Agora o ponto mais importante, e é sobre a sua frase de que o médico não soube responder.

Na verdade, nenhum médico consegue prever esse número para você. E isso não é falha dele. É uma característica do problema. A variação entre pessoas é grande o suficiente para que estimativa não sirva como base de decisão clínica.

O que se faz é o contrário. Não se calcula, se mede. E existe um jeito certo de medir, que é o que muda a sua conduta.

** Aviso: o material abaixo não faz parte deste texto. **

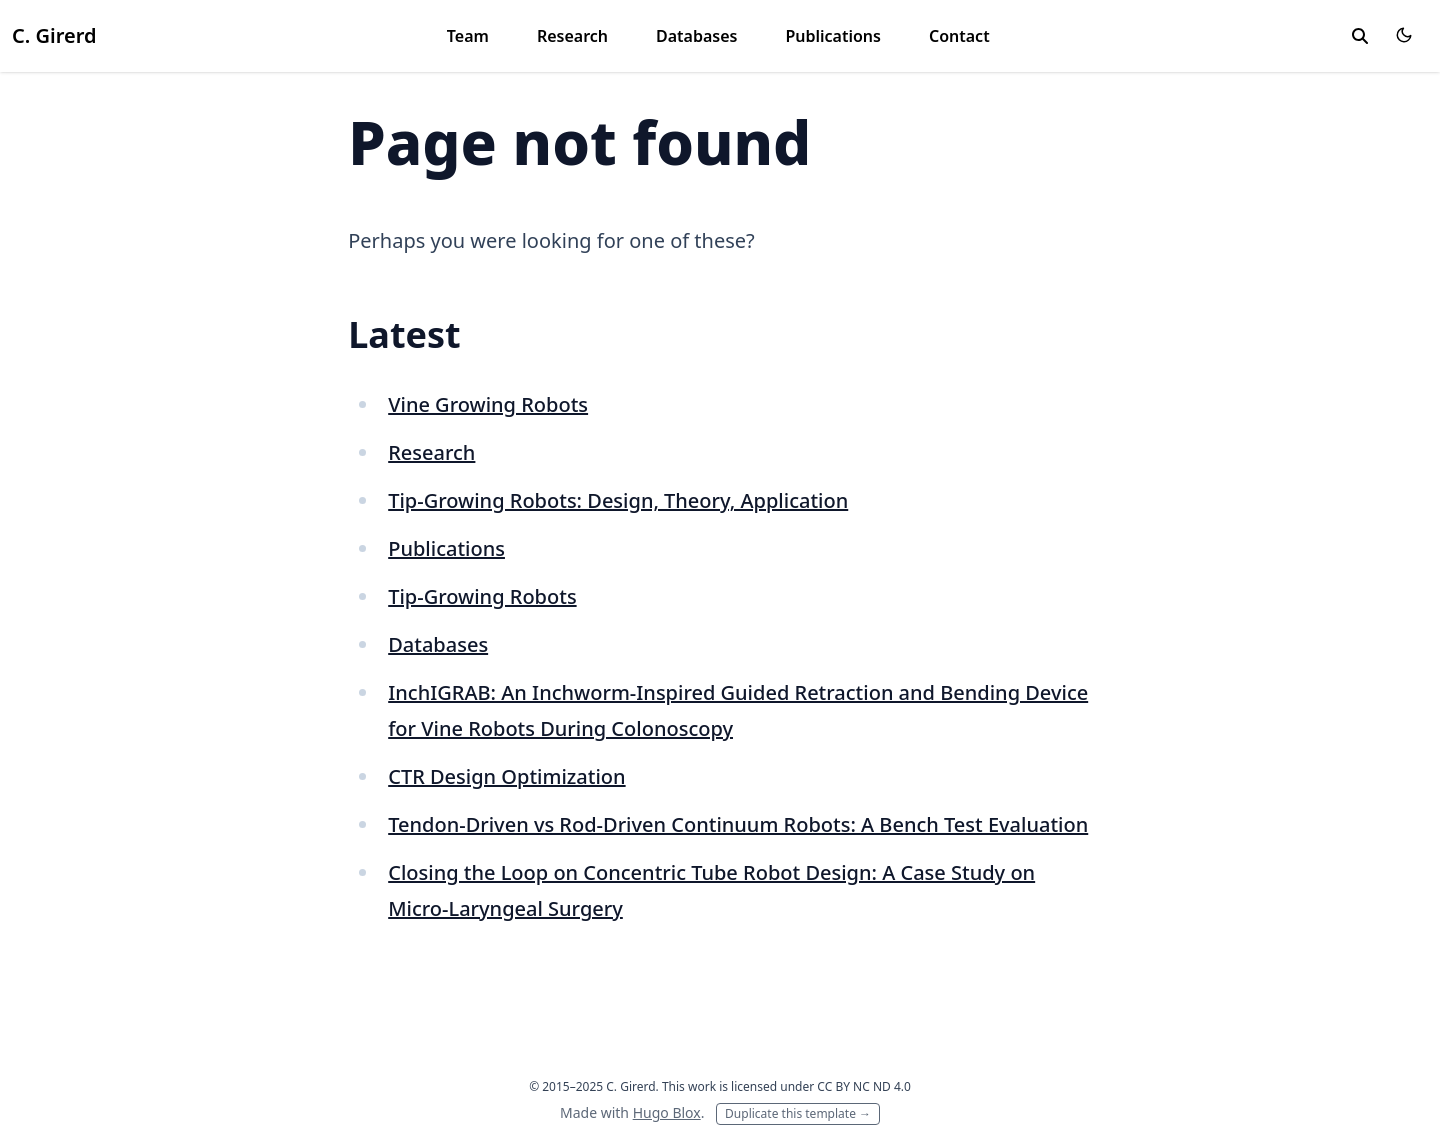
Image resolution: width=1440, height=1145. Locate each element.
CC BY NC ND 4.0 (864, 1086)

A dosagem que orienta o ajuste da reposição é a do vale, ou seja, colhida imediatamente antes da próxima aplicação, no dia da aplicação e antes dela. Esse é o momento em que você está no ponto mais baixo do intervalo. Se o vale estiver dentro da faixa normal, o seu esquema está funcionando. Se estiver abaixo, o problema é frequência ou dose. Medir no pico não serve para ajustar nada, porque todo mundo fica alto logo depois de aplicar.

E, já que você está iniciando reposição, vale saber quais são os outros itens do acompanhamento, porque eles quase nunca são mencionados por aqui.

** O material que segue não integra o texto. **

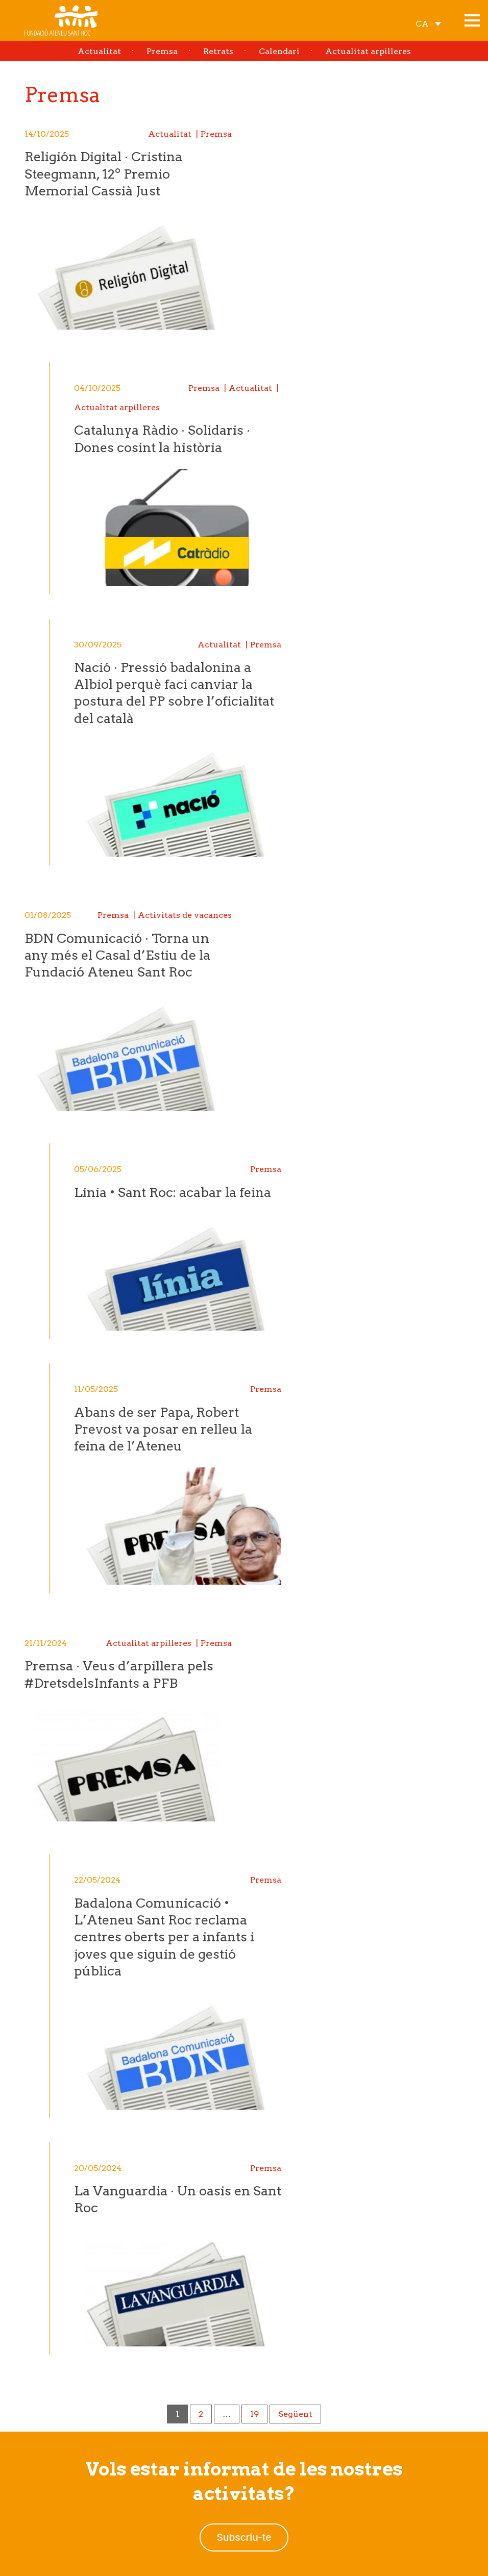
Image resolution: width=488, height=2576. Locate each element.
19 (254, 2414)
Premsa (162, 51)
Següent (295, 2414)
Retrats (218, 51)
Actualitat (99, 51)
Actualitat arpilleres (368, 51)
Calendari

Testosterona e hematócrito devem ser monitorados aos três, seis e doze meses e depois anualmente. O hematócrito é o que mais frequentemente obriga a mudar conduta, porque a testosterona aumenta a produção de glóbulos vermelhos e sangue mais viscoso traz risco trombótico próprio. Acima de cinquenta e quatro por cento, a orientação é suspender até normalizar e retomar com dose menor, e vale notar que picos altos, como os que aplicações espaçadas produzem, favorecem justamente esse aumento. Junto disso entram pressão arterial, perfil lipídico e, acima de quarenta anos, acompanhamento de próstata com PSA.

E existe um item que costuma ser omitido e que muda a vida de quem está em idade reprodutiva. A reposição de testosterona suprime a produção de espermatozoides, e a orientação formal é que todo homem em idade reprodutiva seja informado disso antes de começar, tratando a reposição, na prática, como método contraceptivo. Se houver intenção de ter filhos, existem alternativas que tratam o hipogonadismo preservando a fertilidade, e essa conversa precisa acontecer antes.

Por fim, uma pergunta que vale mais que todos os números acima. A sua reposição foi indicada a partir de duas dosagens de testosterona total colhidas de manhã cedo, em dias diferentes, ambas abaixo do limite? Esse é o critério diagnóstico, e ele existe porque a testosterona varia ao longo do dia e entre dias. Se a indicação veio de uma única coleta, principalmente feita à tarde, vale refazer antes de seguir. É a diferença entre tratar uma condição e iniciar um uso contínuo por toda a vida sem ela.

As informações apresentadas não substituem orientação médica específica e são meramente opinativas. Nunca se deve confiar numa única fonte isolada. Use apenas para início de suas pesquisas.